PAPILIONOIDEA
PAPILIONIDAE
Cette famille est par excellence
celle des plus remarquables Papillons tropicaux, tant par leur
taille impressionnante que par la magnificence chromatique de leur
livrée. Cette esthétique leur a valu, avec quelques autres groupes
charismatiques comme les Morphos, le triste privilège de finir
leurs jours d’imagos dans des cadres décoratifs d’un goût
discutable et vendus par millions par les pays émergents à la
clientèle des pays émergés (!), industrie ayant désormais l’élevage
comme source plus ou moins contrôlée et assurant tout de même
quelques ressources « renouvelables » à certaines
populations déshéritées. Entre l’emblématique Machaon que tout
enfant du siècle passé avait eu la chance de voir survoler les
plates-bandes de carottes du potager familial, l’Apollon dont la
protection de l’espèce (et non de l’espace...) fut tant médiatisée
pour l’honneur du geste, et l’Ornithoptère indo-malais,
Papillon-Oiseau trônant dans quelque vitrine d’un commerce peu ou
prou équitable, il n’est pas étonnant que les Papilionidae puissent alors habiter l’imaginaire
populaire.
Si
plus d’un demi-millier de Papillons appartenant à cette famille
sont recensés dans le monde (l’Islande et la Nouvelle-Zélande
seraient parmi les rares pays non habités par cette famille
cosmopolite), à peine quelques dizaines sont afférentes à la zone
paléarctique, dix-sept volent en Europe et seulement quatre
figurent dans les écosystèmes d’Afrique du Nord. Le genre
Parnassius, ayant l’Asie centrale comme origine, fait totalement
défaut au Maghreb, en dépit de quelques habitats (notamment
marocains) aux affinités post-glaciaires tout autant appropriées
que peuvent l’être ceux voisins de la Cordillère Bétique, tant
avancés en proue sur l’autre rive méditerranéenne et fréquentés par
le genre. Il va sans dire que les entomologistes pionniers avaient
quelques raisons de pressentir l’Apolon : « Chose
curieuse, bien que M. Vaucher se soit élevé dans la chaîne du
Grand-Atlas à une altitude de plus de 3000 mètres, il n’a rencontré
aucun représentant du genre Parnassius, ni même du genre Erebia, comme on aurait pu s’y attendre. »
relatait quelque peu dépité Charles Blachier en 1908
Entre-autres traits pouvant constituer un
« air de famille », les Papilionidae se distinguent par les six pattes fonctionnelles
des imagos chez les deux sexes, chaque tarse portant une paire de
griffes simples (avec des tibias et des tarses plus ou moins
atrophiés et sans griffes, les pattes antérieures ne sont pas
fonctionnelles dans les autres familles). Les ailes postérieures,
qui ne comportent qu’une unique nervure anale, sont soit festonnées
(genre Zerynthia au Maroc), soit caudées (Papilio et Iphiclides au Maroc) et alors porteuse d’une longue queue,
d’où le nom vernaculaire de Porte-queue qui leur est attribuée.

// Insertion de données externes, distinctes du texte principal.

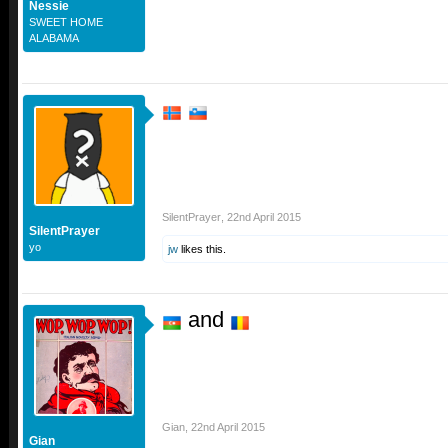
Nessie
SWEET HOME
ALABAMA
SilentPrayer
,
22nd April 2015
SilentPrayer
yo
jw
likes this.
and
Gian
,
22nd April 2015
Gian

Tous sont d’habiles volateurs, au vol généralement lent et
plané.
Caractère commun à cette famille, les chenilles glabres sont porteuses d’un osmaterium, organe bifide et charnu situé dans le pli entre la tête et le prothorax, répandant une odeur âcre d’acide butyrique, et que la larve dévagine à la moindre alerte, notamment tactile. Chez la larve du Machaon, l’osmaterium contient du carotène et inonde l’adversaire d’un effluve âcre de beurre rance. La chrysalide des Papilionidae maghrébins est obtectée succincte, accrochée verticalement au support par le crémaster et une ceinture de soie céphalique (Zerynthia) ou thoracique (Iphiclides, Papilio).